2011.07.28 のニュース
卸に関わる2つの異常事態
原油が円建てでは61.9円だったゴールデンウイーク直前。SSのガソリン卸価格は126円前後で、消費税込みの小売価格は152.5円であった。それから約3ヵ月が経過し、円建てで56.1円となった原油に対しガソリン卸は126円を超える。原油が5円強、割安になっている一方で、卸は当時を超える水準に跳ね上がっている。
GW前の海外からのガソリン製品輸入コストは、3~5円もの海外高・国内安だった。当時の国内ガソリン在庫は、大震災による増産アクセルが効き過ぎ、国内市場が自粛蔓延
で冷え込み過ぎた影響が出て、大幅に積み上がり続けていた。つまり、国内の需給が緩んだ影響が顕著に出て、国内独歩安が出現した。
ところが最近のガソリン市況は、アジア市場をフォーカスすると6月中旬以降、最大12円、平均でも7円強の海外安・国内高が生じている。

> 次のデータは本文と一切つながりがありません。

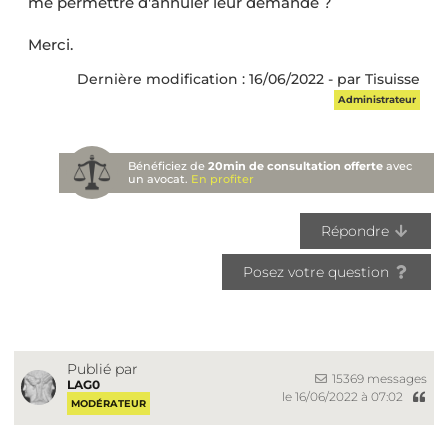
me permettre d'annuler leur demande ?
Merci.
Dernière modification : 16/06/2022 - par Tisuisse
Administrateur
Bénéficiez de
20min de consultation offerte
avec
un avocat.
En profiter
Répondre
Posez votre question
Publié par
15369 messages
LAG0
le 16/06/2022 à 07:02
MODÉRATEUR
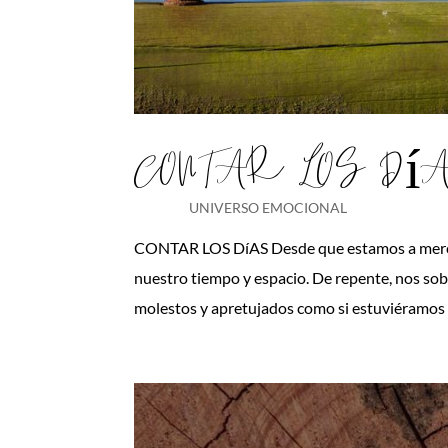
CONTAR LOS Dí
UNIVERSO EMOCIONAL
CONTAR LOS DíAS Desde que estamos a merced
nuestro tiempo y espacio. De repente, nos sobr
molestos y apretujados como si estuviéramos e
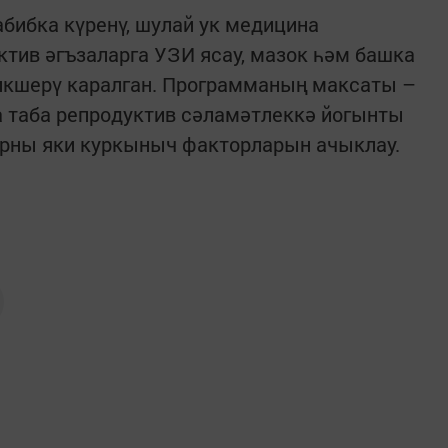
абибка күренү, шулай ук медицина
ктив әгъзаларга УЗИ ясау, мазок һәм башка
икшерү каралган. Программаның максаты –
да таба репродуктив сәламәтлеккә йогынты
арны яки куркыныч факторларын ачыклау.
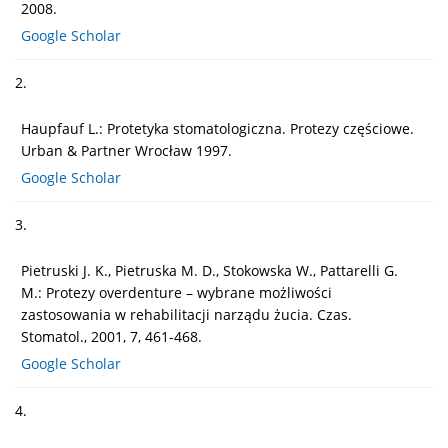
2008.
Google Scholar
2.
Haupfauf L.: Protetyka stomatologiczna. Protezy częściowe.
Urban & Partner Wrocław 1997.
Google Scholar
3.
Pietruski J. K., Pietruska M. D., Stokowska W., Pattarelli G.
M.: Protezy overdenture – wybrane możliwości
zastosowania w rehabilitacji narządu żucia. Czas.
Stomatol., 2001, 7, 461-468.
Google Scholar
4.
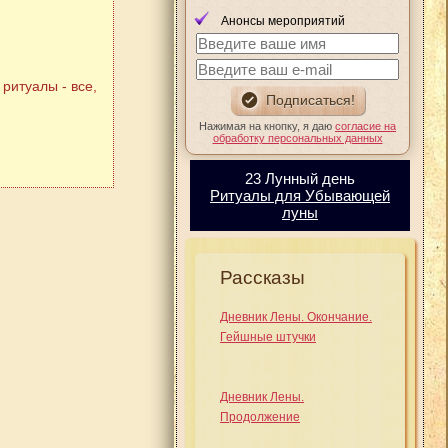
Анонсы мероприятий
ритуалы - все,
Нажимая на кнопку, я даю
согласие на
обработку персональных данных
23 Лунный день
Ритуалы для Убывающей
луны
Рассказы
Дневник Лены. Окончание.
Гейшные штучки
Дневник Лены.
Продолжение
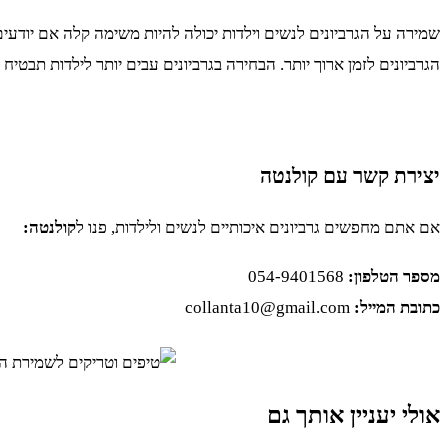
שמירה על הגרביונים לנשים וילדות יכולה להיות משימה קלה אם יודעים 
הגרביונים לזמן ארוך יותר. הבחירה בגרביונים עבים יותר לילדות תבטיח
יצירת קשר עם קולנטה
אם אתם מחפשים גרביונים איכותיים לנשים ולילדות, פנו ל
קולנטה:
מספר הטלפון:
054-9401568
כתובת המייל:
collanta10@gmail.com
אולי יעניין אותך גם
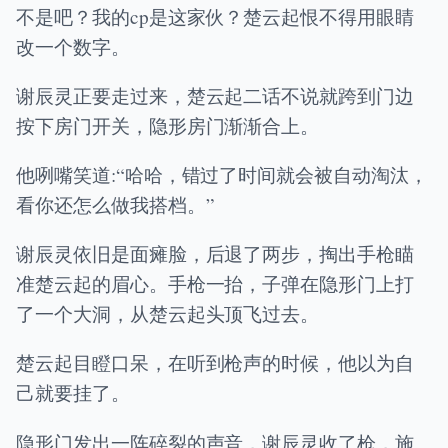
不是吧？我的cp是这家伙？楚云起恨不得用眼睛
改一个数字。
谢辰灵正要走过来，楚云起二话不说就跨到门边
按下房门开关，隐形房门渐渐合上。
他咧嘴笑道:“哈哈，错过了时间就会被自动淘汰，
看你还怎么做我搭档。”
谢辰灵依旧是面瘫脸，后退了两步，掏出手枪瞄
准楚云起的眉心。手枪一抬，子弹在隐形门上打
了一个大洞，从楚云起头顶飞过去。
楚云起目瞪口呆，在听到枪声的时候，他以为自
己就要挂了。
隐形门发出一阵碎裂的声音，谢辰灵收了枪，施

大震災直後のようにガソリンの国内需給が極めて厳しい状況に陥っている、という背景なら理解しやすいが、ガソリン在庫は平時の状況に対して、やや少な目というシグナルである。
海上高はいずれ陸上に転嫁される。異例に割高な国内ガソリン卸価格が生じることで、国内のSSは、アジアでも最も劣勢な卸価格環境化に置かれる。しかもその理由が極めて説明がしにくい。原油や需給見合いで、首を傾けざるを得ない国内ガソリン海上相場の独歩高が生じている。
もうひとつの異常事態は、卸と小売価格の相関関係である。SS卸が割高なまま放置されると、それは通常、小売価格を通じてお客様へ転嫁される。卸市況見合いで平均4円を持ち出しているSS小売の転嫁不足によって、卸独歩高の圧力か大きく減免されているが、平時でも粗利10円以下というSSも多い中で、そこから4円も減じられた粗利で経営可能なSSは存在しにくい。
GW前の原油、卸、小売の価格関係を、原油見合いでスライドさせると、卸の近況は121円弱、消費税込みのSS小売価格は147円台半ばとなるが、現状は卸は126円台半ば示売は150円に迫る。リムとか外販、先行指標という特殊用語が、原油や需給、海外市況よりも説得力を持つのは、元売と特約店、SS間の特殊な世界のみである。わかりにくい2つの異常事態は、なにによって生じているのか。SSにはこれをお客さまに説明し得る情報がない。